Kentucky Lawyers Speak, page 224.
This warning is often taken for granted and ignored by attorneys at their own risk. In the business world, this is called creative destruction. Many of the companies in the Dow Jones industrials many years ago are not there anymore. One day Eastman Kodak owns a photography business, then along came Digital photography. One day railroads rule transportation, and Pullman sleeper cars were the only way to go for long distances.
In our own field, who remembers the king of typewriters, the IBM Selectric typewriter with a magical ball in the middle that you could change fonts and easily make carbon copies. Later replaced by the magic of a Wang computer typewriter. The net was gone. Typewriters gave way to television typewriters. Faxes are giving way to email. In court filings are done electronically from a distance. Right now, I am dictating this paragraph using Dragon 6 for my Mac. Not as good as the Dragon program for Windows, but it’s gotten pretty darn good.

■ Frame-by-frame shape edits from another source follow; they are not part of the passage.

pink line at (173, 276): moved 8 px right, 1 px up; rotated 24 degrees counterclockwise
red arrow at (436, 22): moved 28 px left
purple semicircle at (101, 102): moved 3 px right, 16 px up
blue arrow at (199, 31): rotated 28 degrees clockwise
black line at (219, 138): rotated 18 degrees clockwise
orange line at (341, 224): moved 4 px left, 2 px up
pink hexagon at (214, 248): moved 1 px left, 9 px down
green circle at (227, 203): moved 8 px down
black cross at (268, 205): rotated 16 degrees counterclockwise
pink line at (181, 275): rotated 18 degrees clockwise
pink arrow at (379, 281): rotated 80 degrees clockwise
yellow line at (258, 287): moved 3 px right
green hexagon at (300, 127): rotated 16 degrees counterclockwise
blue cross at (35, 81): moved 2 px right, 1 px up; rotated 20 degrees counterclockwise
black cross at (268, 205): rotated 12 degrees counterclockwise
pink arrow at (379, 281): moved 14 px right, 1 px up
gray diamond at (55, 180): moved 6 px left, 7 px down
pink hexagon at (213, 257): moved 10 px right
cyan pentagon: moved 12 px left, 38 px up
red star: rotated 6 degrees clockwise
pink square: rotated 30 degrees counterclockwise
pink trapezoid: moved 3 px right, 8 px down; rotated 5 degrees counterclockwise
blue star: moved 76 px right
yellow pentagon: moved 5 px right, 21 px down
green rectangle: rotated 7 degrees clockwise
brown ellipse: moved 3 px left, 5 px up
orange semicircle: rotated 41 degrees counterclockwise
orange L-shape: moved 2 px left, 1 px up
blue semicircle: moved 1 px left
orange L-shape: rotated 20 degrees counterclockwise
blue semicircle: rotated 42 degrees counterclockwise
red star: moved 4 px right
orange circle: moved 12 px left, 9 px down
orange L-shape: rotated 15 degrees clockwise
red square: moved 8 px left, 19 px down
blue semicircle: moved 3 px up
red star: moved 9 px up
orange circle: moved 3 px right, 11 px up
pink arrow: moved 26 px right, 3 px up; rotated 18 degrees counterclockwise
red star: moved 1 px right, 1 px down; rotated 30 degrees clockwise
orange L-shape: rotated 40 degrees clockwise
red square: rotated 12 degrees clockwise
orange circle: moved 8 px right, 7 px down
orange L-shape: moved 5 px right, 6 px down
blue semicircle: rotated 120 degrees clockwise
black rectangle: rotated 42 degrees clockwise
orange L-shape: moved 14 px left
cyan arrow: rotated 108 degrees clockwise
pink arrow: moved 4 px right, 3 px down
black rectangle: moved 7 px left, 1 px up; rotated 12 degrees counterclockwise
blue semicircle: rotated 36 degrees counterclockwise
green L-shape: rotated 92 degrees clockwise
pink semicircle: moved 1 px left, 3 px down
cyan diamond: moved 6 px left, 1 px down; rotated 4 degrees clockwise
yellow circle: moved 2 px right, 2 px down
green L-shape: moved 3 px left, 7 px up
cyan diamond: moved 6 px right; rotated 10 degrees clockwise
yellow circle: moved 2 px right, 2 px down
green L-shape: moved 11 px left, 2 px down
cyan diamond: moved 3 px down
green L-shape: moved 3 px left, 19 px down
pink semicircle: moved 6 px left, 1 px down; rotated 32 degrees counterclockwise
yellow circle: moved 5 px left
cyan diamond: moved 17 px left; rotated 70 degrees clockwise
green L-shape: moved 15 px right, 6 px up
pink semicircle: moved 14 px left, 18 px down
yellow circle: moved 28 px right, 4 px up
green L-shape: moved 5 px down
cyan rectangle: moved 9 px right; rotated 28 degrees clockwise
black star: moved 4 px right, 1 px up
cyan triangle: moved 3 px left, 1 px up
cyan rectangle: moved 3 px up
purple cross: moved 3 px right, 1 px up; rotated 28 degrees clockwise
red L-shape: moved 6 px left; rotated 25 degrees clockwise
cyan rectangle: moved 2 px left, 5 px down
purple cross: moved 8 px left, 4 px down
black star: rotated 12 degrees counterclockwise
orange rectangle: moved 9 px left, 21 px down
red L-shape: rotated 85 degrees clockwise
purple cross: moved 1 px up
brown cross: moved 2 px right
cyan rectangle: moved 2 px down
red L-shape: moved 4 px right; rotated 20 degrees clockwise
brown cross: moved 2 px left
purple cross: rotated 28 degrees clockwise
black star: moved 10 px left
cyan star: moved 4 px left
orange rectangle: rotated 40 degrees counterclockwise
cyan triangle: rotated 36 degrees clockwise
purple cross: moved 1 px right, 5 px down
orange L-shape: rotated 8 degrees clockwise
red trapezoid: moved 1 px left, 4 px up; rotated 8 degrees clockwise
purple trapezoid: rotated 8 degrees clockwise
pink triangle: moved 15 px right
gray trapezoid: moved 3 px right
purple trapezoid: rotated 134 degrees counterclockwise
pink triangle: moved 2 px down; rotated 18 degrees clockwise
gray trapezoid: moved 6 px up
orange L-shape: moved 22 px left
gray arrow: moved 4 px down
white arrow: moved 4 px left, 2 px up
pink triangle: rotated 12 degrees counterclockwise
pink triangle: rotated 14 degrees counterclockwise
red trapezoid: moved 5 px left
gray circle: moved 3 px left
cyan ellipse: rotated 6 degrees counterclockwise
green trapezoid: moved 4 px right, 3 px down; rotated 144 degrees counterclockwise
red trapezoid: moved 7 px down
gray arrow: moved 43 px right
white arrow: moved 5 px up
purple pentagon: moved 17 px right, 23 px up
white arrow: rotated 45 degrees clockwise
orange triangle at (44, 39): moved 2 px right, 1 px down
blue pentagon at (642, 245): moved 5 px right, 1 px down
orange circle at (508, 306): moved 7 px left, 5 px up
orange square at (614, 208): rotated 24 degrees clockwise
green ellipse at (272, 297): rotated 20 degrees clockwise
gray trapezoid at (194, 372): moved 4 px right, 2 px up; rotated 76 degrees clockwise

Anyone remember when the best continuing legal education was to go to the courthouse and watch the Titans of trial lawyers battle it out? Or going to Frankfurt to watch Supreme Court arguments to learn the ropes for appellate practice? Well now, there are videos available online or on YouTube to serve as examples for various aspects of litigation. If you want to catch a Supreme Court argument, he can catch it live in the quiet of your own office.
How about when workers compensation laws changed in Kentucky which made it harder and harder to make money as a plaintiff lawyer, and nearly closed down that portion of the defense bar. Specialties came and specialties went. Subrogation has evolved into an entirely different, complicated, and critical element in injury law. IPads have become trial tools working together with projectors, televisions, audio, and more. The video deposition was once VHS, then a compact disc, then a DVD, and now thumb drive. Contrary to the popular saying that the more things change the more they stay the same. Not hardly the more things change, the more they change and change some more.